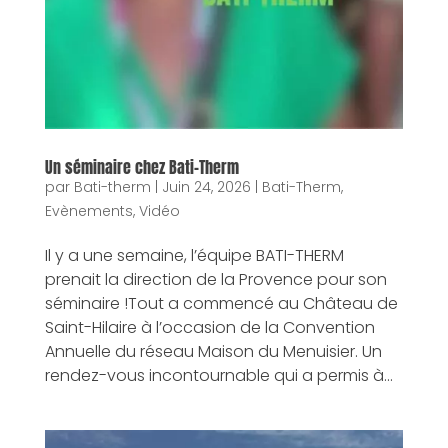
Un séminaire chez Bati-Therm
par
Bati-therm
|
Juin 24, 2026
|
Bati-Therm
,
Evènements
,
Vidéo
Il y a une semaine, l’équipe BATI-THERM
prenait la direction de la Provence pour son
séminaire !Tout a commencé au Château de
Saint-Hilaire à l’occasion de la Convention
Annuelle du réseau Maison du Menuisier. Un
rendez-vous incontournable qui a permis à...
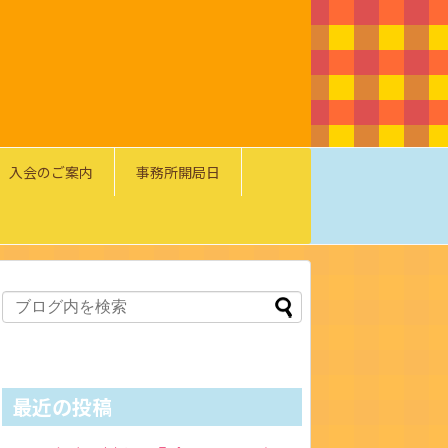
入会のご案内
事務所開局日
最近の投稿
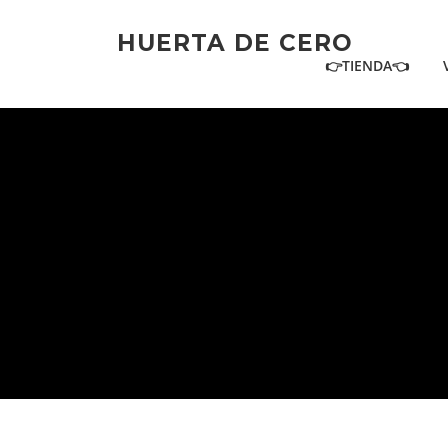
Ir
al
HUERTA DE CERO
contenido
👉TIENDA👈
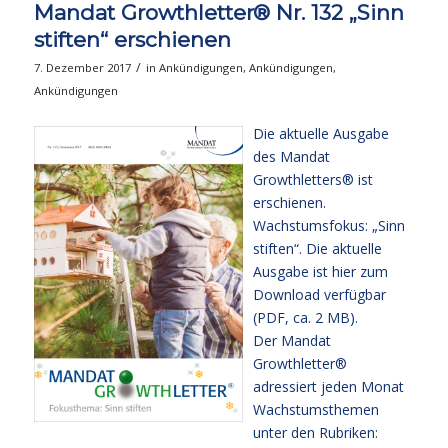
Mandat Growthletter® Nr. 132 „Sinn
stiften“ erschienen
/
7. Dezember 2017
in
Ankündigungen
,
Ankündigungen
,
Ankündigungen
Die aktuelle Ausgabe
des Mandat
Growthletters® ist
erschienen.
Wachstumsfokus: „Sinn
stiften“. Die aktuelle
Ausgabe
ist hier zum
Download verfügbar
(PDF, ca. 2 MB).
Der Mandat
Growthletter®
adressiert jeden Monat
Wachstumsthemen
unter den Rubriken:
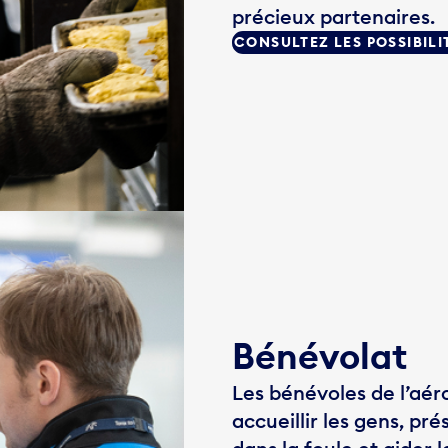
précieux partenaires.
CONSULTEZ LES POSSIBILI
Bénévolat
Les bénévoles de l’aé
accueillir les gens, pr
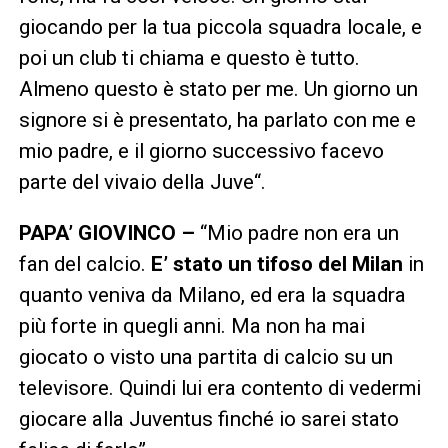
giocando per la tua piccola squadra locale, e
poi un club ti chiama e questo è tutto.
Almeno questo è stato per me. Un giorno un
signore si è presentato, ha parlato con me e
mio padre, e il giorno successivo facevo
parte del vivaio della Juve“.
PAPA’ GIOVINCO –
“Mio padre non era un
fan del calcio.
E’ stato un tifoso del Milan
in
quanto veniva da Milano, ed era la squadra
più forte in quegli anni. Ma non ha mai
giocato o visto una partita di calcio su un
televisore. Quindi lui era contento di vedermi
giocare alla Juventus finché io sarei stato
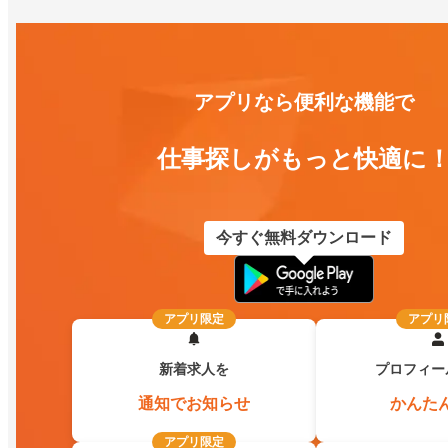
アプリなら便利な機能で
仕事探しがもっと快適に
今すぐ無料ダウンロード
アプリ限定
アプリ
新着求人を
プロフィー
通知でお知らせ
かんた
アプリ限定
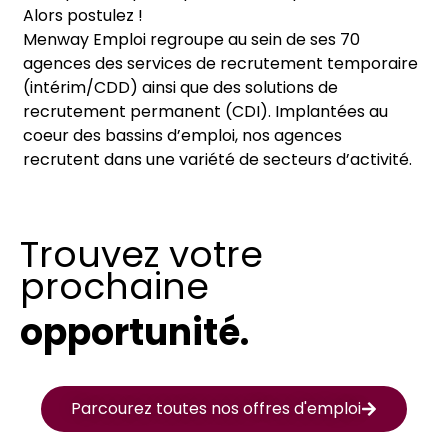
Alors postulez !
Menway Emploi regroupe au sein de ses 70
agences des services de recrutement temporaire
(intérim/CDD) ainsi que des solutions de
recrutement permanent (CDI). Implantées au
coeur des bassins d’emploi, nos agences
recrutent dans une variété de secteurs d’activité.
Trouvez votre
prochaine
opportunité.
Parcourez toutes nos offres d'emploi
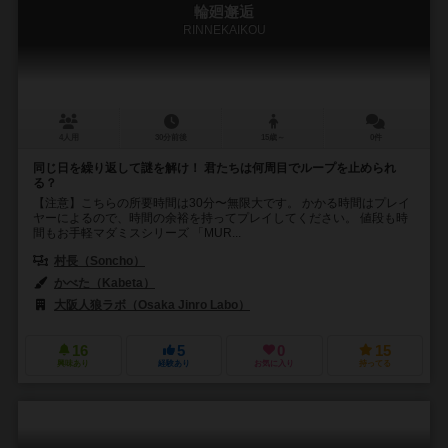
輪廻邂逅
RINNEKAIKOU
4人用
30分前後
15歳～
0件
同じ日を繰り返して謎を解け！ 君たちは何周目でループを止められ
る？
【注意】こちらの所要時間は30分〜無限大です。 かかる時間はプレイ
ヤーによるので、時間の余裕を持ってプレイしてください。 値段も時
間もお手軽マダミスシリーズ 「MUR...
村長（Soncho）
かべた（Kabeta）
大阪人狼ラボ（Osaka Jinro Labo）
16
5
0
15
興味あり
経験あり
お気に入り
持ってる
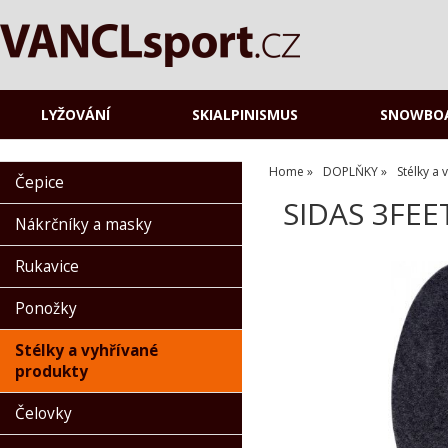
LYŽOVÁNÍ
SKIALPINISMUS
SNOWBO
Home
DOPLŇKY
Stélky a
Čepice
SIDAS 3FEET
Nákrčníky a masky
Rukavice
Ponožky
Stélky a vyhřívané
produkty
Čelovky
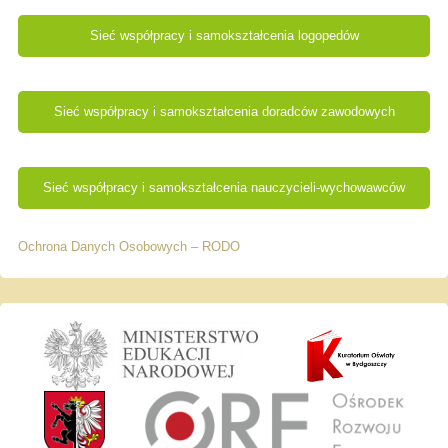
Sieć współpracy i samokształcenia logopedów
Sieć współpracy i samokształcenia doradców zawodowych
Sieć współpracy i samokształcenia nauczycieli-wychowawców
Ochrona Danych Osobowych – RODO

..............................

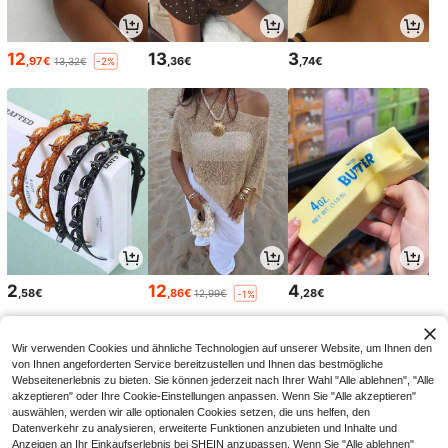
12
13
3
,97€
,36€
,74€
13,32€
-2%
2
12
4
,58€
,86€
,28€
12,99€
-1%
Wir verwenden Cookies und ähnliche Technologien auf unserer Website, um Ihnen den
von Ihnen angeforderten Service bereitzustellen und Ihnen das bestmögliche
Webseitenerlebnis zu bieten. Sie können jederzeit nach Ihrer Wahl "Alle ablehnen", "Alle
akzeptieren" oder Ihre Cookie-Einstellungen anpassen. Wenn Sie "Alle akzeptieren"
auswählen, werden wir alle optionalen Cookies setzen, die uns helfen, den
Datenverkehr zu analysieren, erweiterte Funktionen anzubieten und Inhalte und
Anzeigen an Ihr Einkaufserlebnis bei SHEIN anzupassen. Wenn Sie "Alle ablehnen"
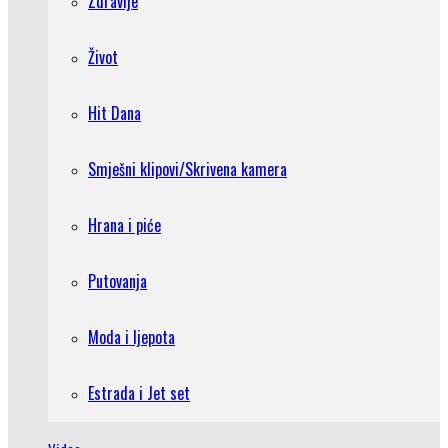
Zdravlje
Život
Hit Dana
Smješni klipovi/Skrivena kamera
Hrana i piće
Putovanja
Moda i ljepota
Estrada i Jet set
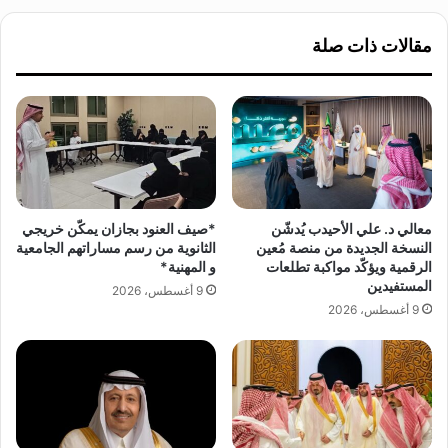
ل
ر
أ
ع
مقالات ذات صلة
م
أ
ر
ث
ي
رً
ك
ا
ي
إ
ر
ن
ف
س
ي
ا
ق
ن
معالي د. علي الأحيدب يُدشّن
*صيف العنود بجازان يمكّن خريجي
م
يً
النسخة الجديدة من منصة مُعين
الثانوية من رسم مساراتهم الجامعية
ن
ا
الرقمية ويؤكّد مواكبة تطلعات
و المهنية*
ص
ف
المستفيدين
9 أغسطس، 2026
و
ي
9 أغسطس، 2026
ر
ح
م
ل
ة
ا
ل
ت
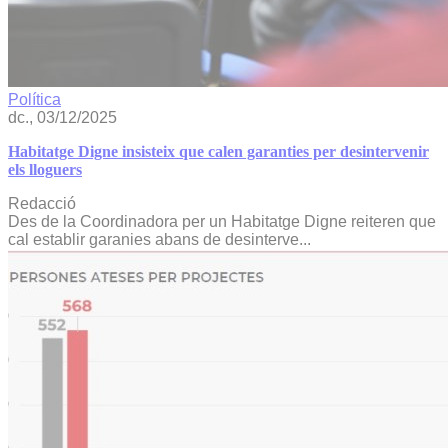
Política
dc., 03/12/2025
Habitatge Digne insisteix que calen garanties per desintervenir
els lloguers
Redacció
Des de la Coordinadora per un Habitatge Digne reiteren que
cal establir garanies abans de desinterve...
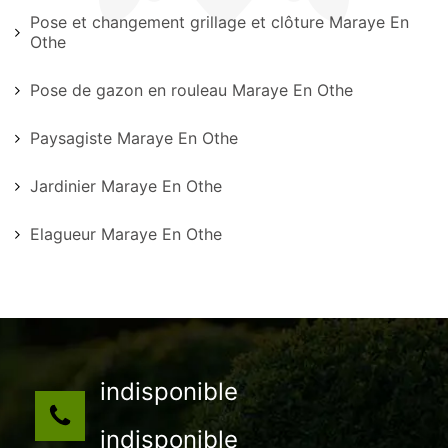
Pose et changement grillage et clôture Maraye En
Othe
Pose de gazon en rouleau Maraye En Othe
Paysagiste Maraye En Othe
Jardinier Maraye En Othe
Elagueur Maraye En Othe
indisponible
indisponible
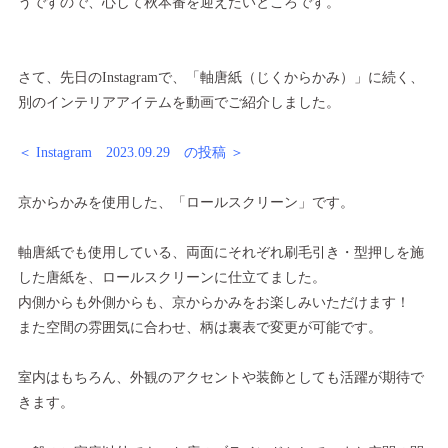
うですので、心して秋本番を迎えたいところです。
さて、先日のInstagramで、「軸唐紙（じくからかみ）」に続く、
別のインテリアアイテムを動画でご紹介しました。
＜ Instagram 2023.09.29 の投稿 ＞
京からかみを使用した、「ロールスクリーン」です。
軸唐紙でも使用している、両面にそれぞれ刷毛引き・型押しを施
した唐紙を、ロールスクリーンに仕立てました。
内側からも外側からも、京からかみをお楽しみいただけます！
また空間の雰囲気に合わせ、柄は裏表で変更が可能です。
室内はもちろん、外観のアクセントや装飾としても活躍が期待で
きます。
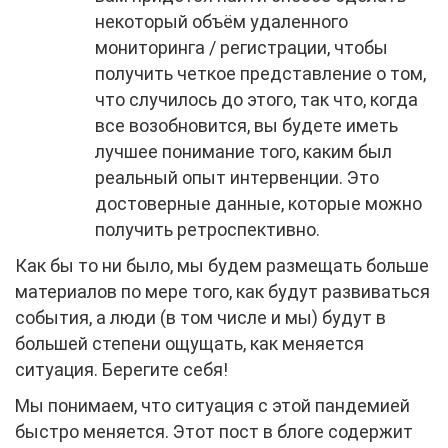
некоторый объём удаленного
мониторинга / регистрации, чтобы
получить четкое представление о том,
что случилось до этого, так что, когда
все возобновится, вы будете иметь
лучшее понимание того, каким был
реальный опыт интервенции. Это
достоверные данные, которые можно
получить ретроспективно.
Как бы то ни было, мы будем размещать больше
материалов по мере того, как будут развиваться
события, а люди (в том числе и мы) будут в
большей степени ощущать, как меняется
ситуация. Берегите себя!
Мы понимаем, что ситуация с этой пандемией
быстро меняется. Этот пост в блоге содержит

..............................

## What is required
Each line above starting at the one holding "Un séminaire chez Bati-Therm" and ending at the one holding "televisore. Quindi lui" should be set down exactly as it stands, both ends included, with no pictures.

## Solution to this exercise
Un séminaire chez Bati-Therm
par
Bati-therm
|
Juin 24, 2026
|
Bati-Therm
,
Evènements
,
Vidéo
Il y a une semaine, l’équipe BATI-THERM
prenait la direction de la Provence pour son
séminaire !Tout a commencé au Château de
Saint-Hilaire à l’occasion de la Convention
Annuelle du réseau Maison du Menuisier. Un
rendez-vous incontournable qui a permis à...
入会のご案内
事務所開局日
最近の投稿
Ir
al
HUERTA DE CERO
contenido
👉TIENDA👈
Mandat Growthletter® Nr. 132 „Sinn
stiften“ erschienen
/
7. Dezember 2017
in
Ankündigungen
,
Ankündigungen
,
Ankündigungen
Die aktuelle Ausgabe
des Mandat
Growthletters® ist
erschienen.
Wachstumsfokus: „Sinn
stiften“. Die aktuelle
Ausgabe
ist hier zum
Download verfügbar
(PDF, ca. 2 MB).
Der Mandat
Growthletter®
adressiert jeden Monat
Wachstumsthemen
unter den Rubriken:
précieux partenaires.
CONSULTEZ LES POSSIBILI
Bénévolat
Les bénévoles de l’aé
accueillir les gens, pr
giocando per la tua piccola squadra locale, e
poi un club ti chiama e questo è tutto.
Almeno questo è stato per me. Un giorno un
signore si è presentato, ha parlato con me e
mio padre, e il giorno successivo facevo
parte del vivaio della Juve“.
PAPA’ GIOVINCO –
“Mio padre non era un
fan del calcio.
E’ stato un tifoso del Milan
in
quanto veniva da Milano, ed era la squadra
più forte in quegli anni. Ma non ha mai
giocato o visto una partita di calcio su un
televisore. Quindi lui era contento di vedermi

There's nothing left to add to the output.